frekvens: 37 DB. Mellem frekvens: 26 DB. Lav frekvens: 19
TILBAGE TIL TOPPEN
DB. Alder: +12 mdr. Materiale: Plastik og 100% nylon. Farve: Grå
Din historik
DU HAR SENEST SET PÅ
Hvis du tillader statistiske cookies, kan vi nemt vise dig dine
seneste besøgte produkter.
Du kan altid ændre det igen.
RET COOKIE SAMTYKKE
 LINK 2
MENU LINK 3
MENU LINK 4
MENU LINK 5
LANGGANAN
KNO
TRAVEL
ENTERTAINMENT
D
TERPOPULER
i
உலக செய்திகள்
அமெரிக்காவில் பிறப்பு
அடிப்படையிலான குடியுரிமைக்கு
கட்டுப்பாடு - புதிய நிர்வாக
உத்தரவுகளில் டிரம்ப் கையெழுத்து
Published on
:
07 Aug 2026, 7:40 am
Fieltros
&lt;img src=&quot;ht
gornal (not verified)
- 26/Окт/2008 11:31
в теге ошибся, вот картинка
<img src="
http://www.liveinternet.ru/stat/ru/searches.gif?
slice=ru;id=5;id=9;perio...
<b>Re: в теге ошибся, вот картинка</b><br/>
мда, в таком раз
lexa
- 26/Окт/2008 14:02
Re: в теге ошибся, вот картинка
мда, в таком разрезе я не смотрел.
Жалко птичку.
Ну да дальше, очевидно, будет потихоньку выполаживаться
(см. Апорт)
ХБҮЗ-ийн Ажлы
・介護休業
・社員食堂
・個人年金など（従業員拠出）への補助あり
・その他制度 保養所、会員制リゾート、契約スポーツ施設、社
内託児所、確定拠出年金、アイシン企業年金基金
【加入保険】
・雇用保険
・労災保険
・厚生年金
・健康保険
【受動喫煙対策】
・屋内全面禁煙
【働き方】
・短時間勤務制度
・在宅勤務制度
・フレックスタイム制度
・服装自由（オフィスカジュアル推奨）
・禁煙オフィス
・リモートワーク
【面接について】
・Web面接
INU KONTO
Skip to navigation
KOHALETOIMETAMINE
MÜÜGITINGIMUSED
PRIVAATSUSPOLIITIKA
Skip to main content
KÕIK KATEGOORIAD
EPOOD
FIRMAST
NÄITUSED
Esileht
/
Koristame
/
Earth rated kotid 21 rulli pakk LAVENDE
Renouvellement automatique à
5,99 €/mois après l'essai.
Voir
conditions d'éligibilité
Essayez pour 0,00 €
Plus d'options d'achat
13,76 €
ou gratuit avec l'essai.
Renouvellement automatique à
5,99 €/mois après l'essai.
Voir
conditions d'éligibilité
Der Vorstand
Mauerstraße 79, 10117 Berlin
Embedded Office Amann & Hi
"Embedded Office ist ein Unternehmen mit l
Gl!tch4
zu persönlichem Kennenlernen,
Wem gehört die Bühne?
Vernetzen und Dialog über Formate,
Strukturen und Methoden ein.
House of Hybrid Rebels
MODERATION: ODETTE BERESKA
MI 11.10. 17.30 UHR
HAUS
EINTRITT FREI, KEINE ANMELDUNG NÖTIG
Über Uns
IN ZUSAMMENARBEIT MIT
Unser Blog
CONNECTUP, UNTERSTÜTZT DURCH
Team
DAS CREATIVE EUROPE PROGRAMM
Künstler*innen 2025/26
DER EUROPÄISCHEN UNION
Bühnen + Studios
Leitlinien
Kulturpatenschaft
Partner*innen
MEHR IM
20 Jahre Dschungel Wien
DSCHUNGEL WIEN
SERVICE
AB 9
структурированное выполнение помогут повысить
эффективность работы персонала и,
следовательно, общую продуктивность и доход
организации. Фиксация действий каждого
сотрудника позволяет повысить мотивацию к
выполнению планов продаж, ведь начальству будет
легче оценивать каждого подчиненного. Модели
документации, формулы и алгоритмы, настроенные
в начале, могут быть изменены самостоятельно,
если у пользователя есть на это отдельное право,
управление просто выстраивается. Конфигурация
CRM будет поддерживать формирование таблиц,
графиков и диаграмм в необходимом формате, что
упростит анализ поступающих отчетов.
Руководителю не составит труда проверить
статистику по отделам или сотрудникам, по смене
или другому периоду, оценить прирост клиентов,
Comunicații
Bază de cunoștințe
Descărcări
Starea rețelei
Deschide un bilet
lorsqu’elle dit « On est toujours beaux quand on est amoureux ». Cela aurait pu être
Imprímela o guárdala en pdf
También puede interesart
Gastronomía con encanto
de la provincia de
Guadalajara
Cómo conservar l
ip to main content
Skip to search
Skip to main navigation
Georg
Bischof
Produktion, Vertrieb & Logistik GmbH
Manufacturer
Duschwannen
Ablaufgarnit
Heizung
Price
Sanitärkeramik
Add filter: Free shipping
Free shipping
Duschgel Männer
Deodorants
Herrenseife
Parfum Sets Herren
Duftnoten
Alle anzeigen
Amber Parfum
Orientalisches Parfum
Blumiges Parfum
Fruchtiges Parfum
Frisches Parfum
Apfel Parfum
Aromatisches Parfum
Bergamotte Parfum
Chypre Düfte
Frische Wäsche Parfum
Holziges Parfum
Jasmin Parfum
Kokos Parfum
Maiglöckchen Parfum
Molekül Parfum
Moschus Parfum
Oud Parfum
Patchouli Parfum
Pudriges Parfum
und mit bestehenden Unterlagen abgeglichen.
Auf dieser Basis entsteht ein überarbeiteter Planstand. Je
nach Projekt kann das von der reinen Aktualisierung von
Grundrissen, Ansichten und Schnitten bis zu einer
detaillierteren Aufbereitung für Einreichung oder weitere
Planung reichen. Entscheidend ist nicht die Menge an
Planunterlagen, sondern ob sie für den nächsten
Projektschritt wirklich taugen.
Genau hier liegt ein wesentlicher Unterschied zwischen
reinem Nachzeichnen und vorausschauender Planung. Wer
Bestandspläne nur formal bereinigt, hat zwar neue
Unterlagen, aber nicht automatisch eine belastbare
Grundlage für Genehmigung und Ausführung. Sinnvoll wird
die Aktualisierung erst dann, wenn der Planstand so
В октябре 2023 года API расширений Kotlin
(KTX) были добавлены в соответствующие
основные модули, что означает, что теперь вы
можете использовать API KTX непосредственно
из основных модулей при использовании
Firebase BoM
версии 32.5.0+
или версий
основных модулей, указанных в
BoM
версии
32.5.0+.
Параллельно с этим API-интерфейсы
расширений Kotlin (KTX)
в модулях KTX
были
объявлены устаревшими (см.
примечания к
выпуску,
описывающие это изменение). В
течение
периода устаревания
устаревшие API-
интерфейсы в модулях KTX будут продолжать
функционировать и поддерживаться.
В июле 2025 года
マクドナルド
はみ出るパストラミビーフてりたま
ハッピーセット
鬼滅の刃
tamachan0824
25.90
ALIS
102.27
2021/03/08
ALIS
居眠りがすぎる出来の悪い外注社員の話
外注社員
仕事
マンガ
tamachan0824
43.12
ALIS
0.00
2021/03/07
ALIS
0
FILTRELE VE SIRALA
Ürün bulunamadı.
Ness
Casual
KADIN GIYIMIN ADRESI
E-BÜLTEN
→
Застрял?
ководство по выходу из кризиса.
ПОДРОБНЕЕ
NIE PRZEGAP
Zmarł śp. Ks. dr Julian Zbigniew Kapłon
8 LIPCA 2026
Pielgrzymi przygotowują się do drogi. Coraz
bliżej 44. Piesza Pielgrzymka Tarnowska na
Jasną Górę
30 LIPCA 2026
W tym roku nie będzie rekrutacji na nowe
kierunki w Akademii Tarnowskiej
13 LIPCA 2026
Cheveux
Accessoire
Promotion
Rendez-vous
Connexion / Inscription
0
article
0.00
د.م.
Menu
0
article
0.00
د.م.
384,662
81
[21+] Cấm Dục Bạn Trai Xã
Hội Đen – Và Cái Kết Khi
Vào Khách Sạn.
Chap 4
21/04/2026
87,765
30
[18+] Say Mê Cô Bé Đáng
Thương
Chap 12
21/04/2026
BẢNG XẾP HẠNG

————————

**WORK TO COMPLETE**
Look over the material above and show each line where "Aktualisierung" appears.

**EXERCISE RESPONSE**
nach Projekt kann das von der reinen Aktualisierung von
die Aktualisierung erst dann, wenn der Planstand so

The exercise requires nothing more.